She's been there roughly 9 weeks. In that time, she has managed to get to class, do her homework, make new friends, remember to eat, go grocery shopping, shower and do her laundry without a constant reminder from us. She even found a part-time job on her own. I'm not going to say she doesn't need us at all, but she proved she doesn't need us looking over her shoulder anymore.
2. The independence comes with a price. The biggest adjustment, especially for my wife, is we don't know what she's doing all the time. Unlike when she was in high school, we don't even have access to her grades, just her word that she's doing her homework and passing. In fact, the first time she went on a short road trip with a friend (to a town 10 minutes away, to do some shopping), I thought my wife would have a nervous breakdown (to her credit, she's starting to accept her baby girl is capable of making wise choices without her).
Communication isn't always up to par either. There are days when I get a short text message from her and other days when she tells me more about her day, it depends on how much she has going on. Again, I want to know how she's doing but also respect the fact she is her own person and has to work around her responsibilities.
3. There have been some lesser adjustments too. The big one, for me, is trying not to make too much food when I cook because there is a surprising difference between cooking for three people (including our other daughter) instead of four. I still ALWAYS make too much spaghetti and taco night is still a work in progress because we no longer need three pounds of hamburger but I'm not sure how much of that our oldest daughter ate and how much of it was from her younger sister.

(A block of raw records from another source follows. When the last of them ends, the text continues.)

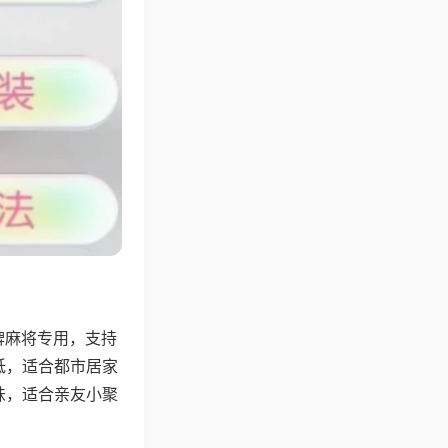
牌麻将专用，支持
低，适合都市居家
味，适合亲友小聚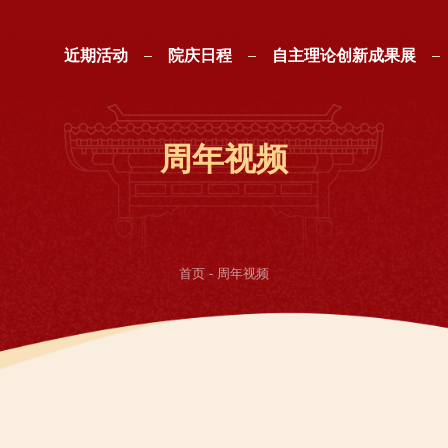
近期活动
院庆日程
自主理论创新成果展
近期活动
院庆日程
自主理论创新成果展
周年视频
首页
-
周年视频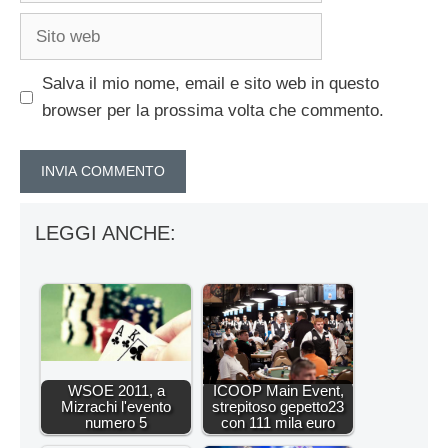
Sito
web
Salva il mio nome, email e sito web in questo
browser per la prossima volta che commento.
LEGGI ANCHE:
WSOE 2011, a
ICOOP Main Event,
Mizrachi l'evento
strepitoso gepetto23
numero 5
con 111 mila euro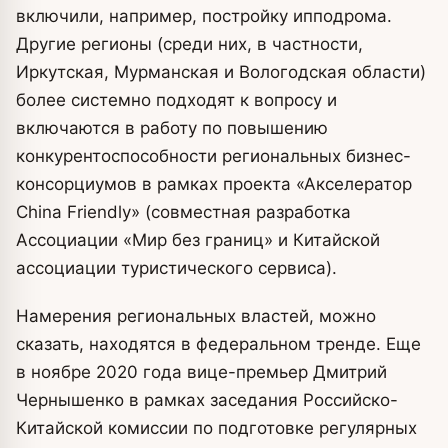
включили, например, постройку ипподрома.
Другие регионы (среди них, в частности,
Иркутская, Мурманская и Вологодская области)
более системно подходят к вопросу и
включаются в работу по повышению
конкурентоспособности региональных бизнес-
консорциумов в рамках проекта «Акселератор
China Friendly» (совместная разработка
Ассоциации «Мир без границ» и Китайской
ассоциации туристического сервиса).
Намерения региональных властей, можно
сказать, находятся в федеральном тренде. Еще
в ноябре 2020 года вице-премьер Дмитрий
Чернышенко в рамках заседания Российско-
Китайской комиссии по подготовке регулярных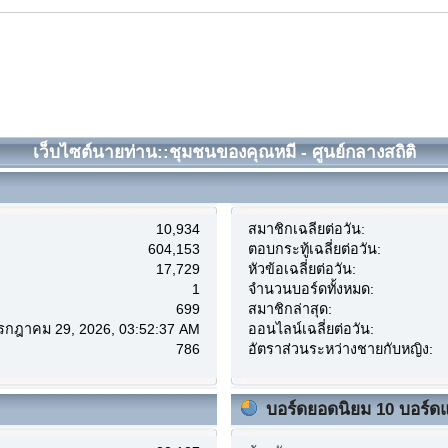
เว็บไซต์นายท่าน::ชุมชนของคุณหมี - ศูนย์กลางสถิติ
10,934
สมาชิกเฉลี่ยต่อวัน:
604,153
ตอบกระทู้เฉลี่ยต่อวัน:
17,729
หัวข้อเฉลี่ยต่อวัน:
1
จำนวนบอร์ดทั้งหมด:
699
สมาชิกล่าสุด:
กรกฎาคม 29, 2026, 03:52:37 AM
ออนไลน์เฉลี่ยต่อวัน:
786
อัตราส่วนระหว่างชายกับหญิง:
บอร์ดยอดนิยม 10 บอร์ด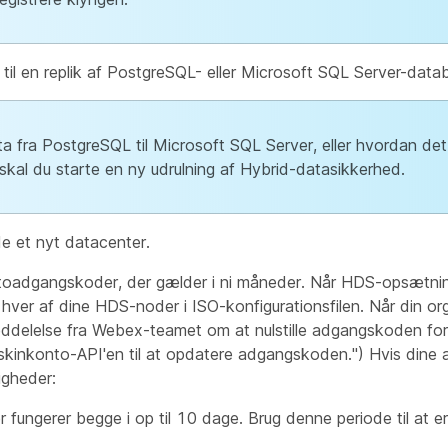
 til en replik af PostgreSQL- eller Microsoft SQL Server-data
ata fra PostgreSQL til Microsoft SQL Server, eller hvordan de
 skal du starte en ny udrulning af Hybrid-datasikkerhed.
de et nyt datacenter.
toadgangskoder, der gælder i ni måneder. Når HDS-opsætni
ver af dine HDS-noder i ISO-konfigurationsfilen. Når din or
delelse fra Webex-teamet om at nulstille adgangskoden for
skinkonto-API'en til at opdatere adgangskoden.") Hvis dine
igheder:
ungerer begge i op til 10 dage. Brug denne periode til at e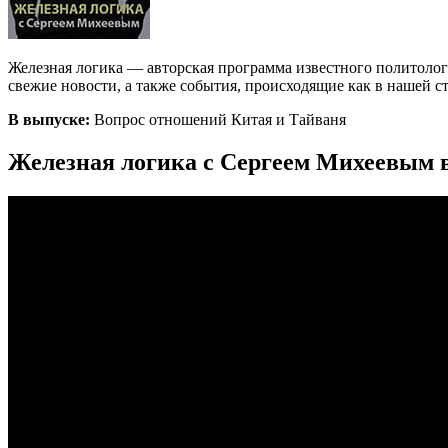
Железная логика — авторская программа известного политоло
свежие новости, а также события, происходящие как в нашей стр
В выпуске:
Вопрос отношений Китая и Тайваня
Железная логика с Сергеем Михеевым в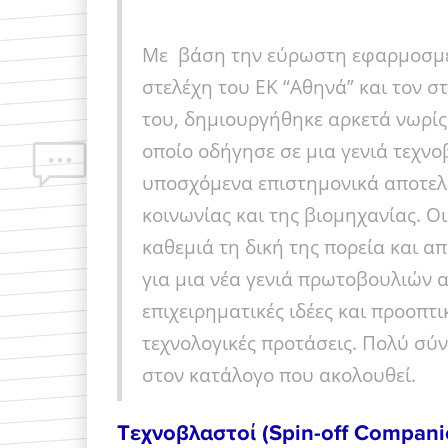
Με βάση την εύρωστη εφαρμοσμέ
στελέχη του ΕΚ “Αθηνά” και τον 
του, δημιουργήθηκε αρκετά νωρίς
οποίο οδήγησε σε μια γενιά τεχν
υποσχόμενα επιστημονικά αποτελ
κοινωνίας και της βιομηχανίας. Ο
καθεμιά τη δική της πορεία και 
για μια νέα γενιά πρωτοβουλιών α
επιχειρηματικές ιδέες και προοπτ
τεχνολογικές προτάσεις. Πολύ σύ
στον κατάλογο που ακολουθεί.
Tεχνοβλαστοί (Spin-off Compani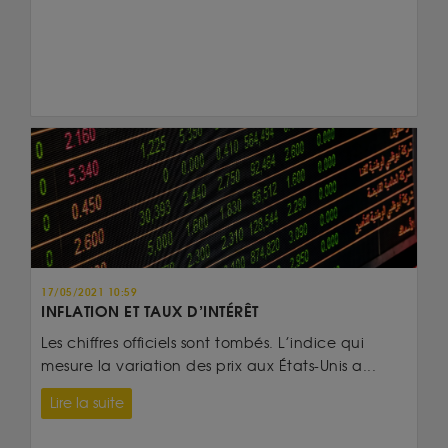
17/05/2021 10:59
INFLATION ET TAUX D’INTÉRÊT
Les chiffres officiels sont tombés. L’indice qui
mesure la variation des prix aux États-Unis a...
Lire la suite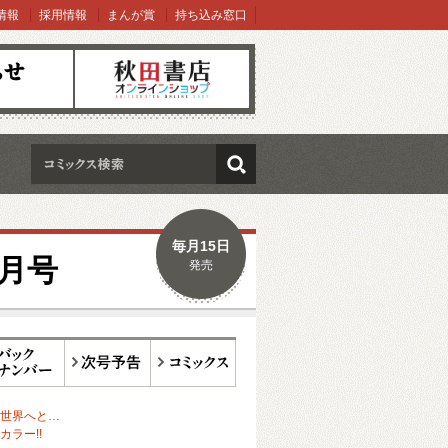
情報
採用情報
まんが賞
持ち込み窓口
オンラインショップ
検索
毎月15日
6月号
発売
ックナンバー
次号予告
コミックス
世界へと…
ラー!!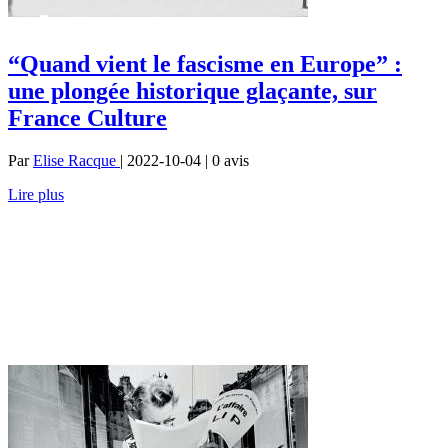
“Quand vient le fascisme en Europe” :
une plongée historique glaçante, sur
France Culture
Par
Elise Racque
| 2022-10-04 | 0
avis
Lire plus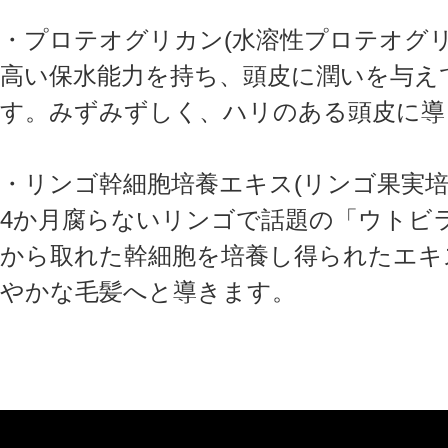
・プロテオグリカン(水溶性プロテオグリ
高い保水能力を持ち、頭皮に潤いを与え
す。みずみずしく、ハリのある頭皮に導
・リンゴ幹細胞培養エキス(リンゴ果実培
4か月腐らないリンゴで話題の「ウトビ
から取れた幹細胞を培養し得られたエキ
やかな毛髪へと導きます。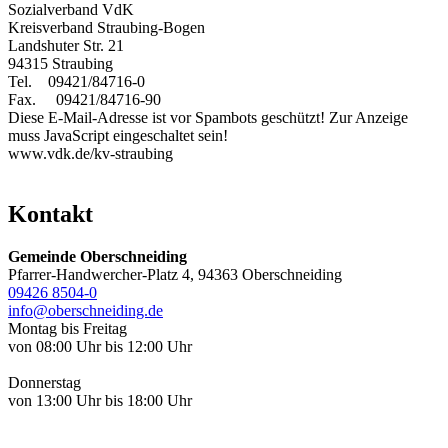
Sozialverband VdK
Kreisverband Straubing-Bogen
Landshuter Str. 21
94315 Straubing
Tel. 09421/84716-0
Fax. 09421/84716-90
Diese E-Mail-Adresse ist vor Spambots geschützt! Zur Anzeige
muss JavaScript eingeschaltet sein!
www.vdk.de/kv-straubing
Kontakt
Gemeinde Oberschneiding
Pfarrer-Handwercher-Platz 4, 94363 Oberschneiding
09426 8504-0
info@oberschneiding.de
Montag bis Freitag
von 08:00 Uhr bis 12:00 Uhr
Donnerstag
von 13:00 Uhr bis 18:00 Uhr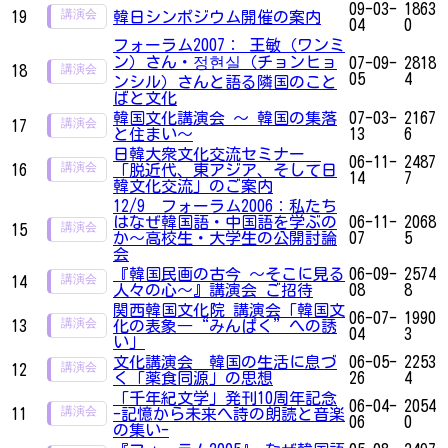
09-03-
1863
19
韓日シンポジウム開催の案内
04
0
フォーラム2007： 王敏（ワンミ
ン）さん・정현실（チョンヒョ
07-09-
2818
18
05
4
ンシル）さんと語る隣国のこと
ばと文化
韓国文化講演会 ～ 韓国の集落
07-03-
2167
17
と住まい～
13
6
日韓大衆文化交流セミナー
06-11-
2487
16
「脱近代、東アジア、そして日
14
7
韓文化交流」のご案内
12/9 フォーラム2006：私たち
はなぜ韓国語・中国語を学ぶの
06-11-
2068
15
か～高校生・大学生の公開討論
07
5
会
『韓国民画の古今 ～そこに見る
06-09-
2574
14
人々の心～』講演会 ご招待
08
8
関西韓国文化院 講演会「韓国文
06-07-
1990
13
化の表象―“みんぱく”への誘
04
3
い」
文化講演会 韓国の生活に息づ
06-05-
2253
12
く「薬食同源」の思想
26
4
「千年紀文学」発刊10周年記念
06-04-
2054
11
-記憶から未来へ詩の朗読と音楽
06
0
の集い-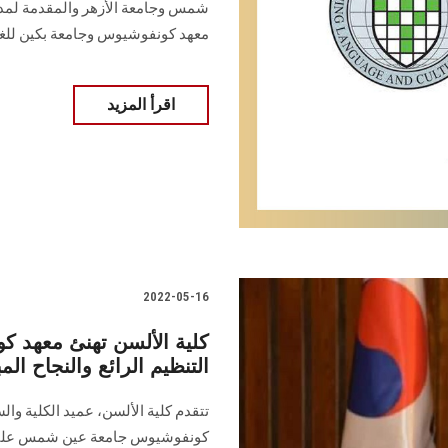
شمس وجامعة الأزهر والمقدمة لمدرس
معهد كونفوشيوس وجامعة بكين للغ
اقرأ المزيد
2022-05-16
كلية الألسن تهنئ معهد
التنظيم الرائع والنجاح ال
تتقدم كلية الألسن، عميد الكلية وال
كونفوشيوس جامعة عين شمس على الت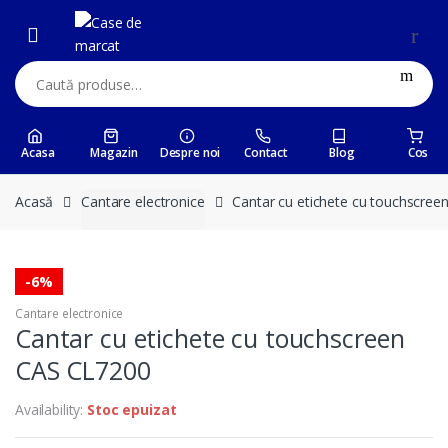
Skip
Skip
to
to
navigation
content
Caută:
Acasa
Magazin
Despre noi
Contact
Blog
Cos
Acasă
Cantare electronice
Cantar cu etichete cu touchscre
-
6%
Cantare electronice
Cantar cu etichete cu touchscreen
CAS CL7200
Availability:
Stoc epuizat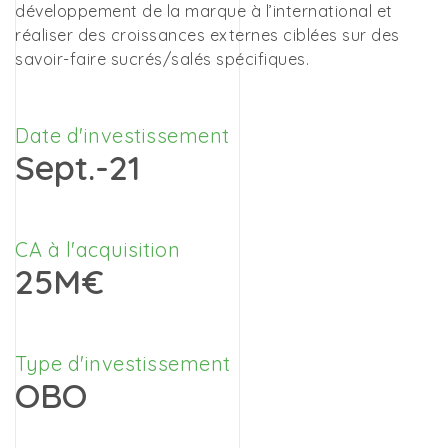
développement de la marque à l’international et
réaliser des croissances externes ciblées sur des
savoir-faire sucrés/salés spécifiques.
Date d'investissement
Sept.-21
CA à l'acquisition
25M€
Type d'investissement
OBO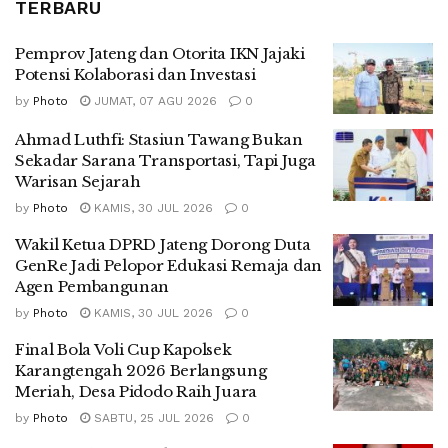
TERBARU
Pemprov Jateng dan Otorita IKN Jajaki
Potensi Kolaborasi dan Investasi
by
Photo
JUMAT, 07 AGU 2026
0
Ahmad Luthfi: Stasiun Tawang Bukan
Sekadar Sarana Transportasi, Tapi Juga
Warisan Sejarah
by
Photo
KAMIS, 30 JUL 2026
0
Wakil Ketua DPRD Jateng Dorong Duta
GenRe Jadi Pelopor Edukasi Remaja dan
Agen Pembangunan
by
Photo
KAMIS, 30 JUL 2026
0
Final Bola Voli Cup Kapolsek
Karangtengah 2026 Berlangsung
Meriah, Desa Pidodo Raih Juara
by
Photo
SABTU, 25 JUL 2026
0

4. Mail is unreliable. To be clear, I don't blame the United States Postal Service itself, but my daughter has already had some mail go missing and other letters take up to three weeks to get to her. This apparently isn't just a problem for her. One of our family friends has a granddaughter attending a different college and is experiencing the same thing and we don't know if it's the mail being put in the wrong box or if someone is stealing it (those boxes are surprisingly easy to get into).
We don't seem to have this problem with packages, which go to a central location and need to be signed for by her. So, going forward, everything is being sent in package form, complete with tracking.
5. College meal plans are a scam. OK, that's probably a little harsh. It's not like she's buying meals she can't use. However, she probably has a lot more un-used meals at this point than used ones and, assuming she's like the typical student, I suspect it is highly profitable for the college.
As much as I want to see her using all of them, especially since they are already paid for, I can also understand why that doesn't happen. Sometimes her class schedule doesn't allow her to have lunch during the designated times. Other times, the weather is bad or she's busy with homework and it's just easier for her to make something in her dorm room, especially since the grocery store is closer to her dorm than the student center. In any case, even the lowest-price meal plan (which is required) is probably more than she really needs.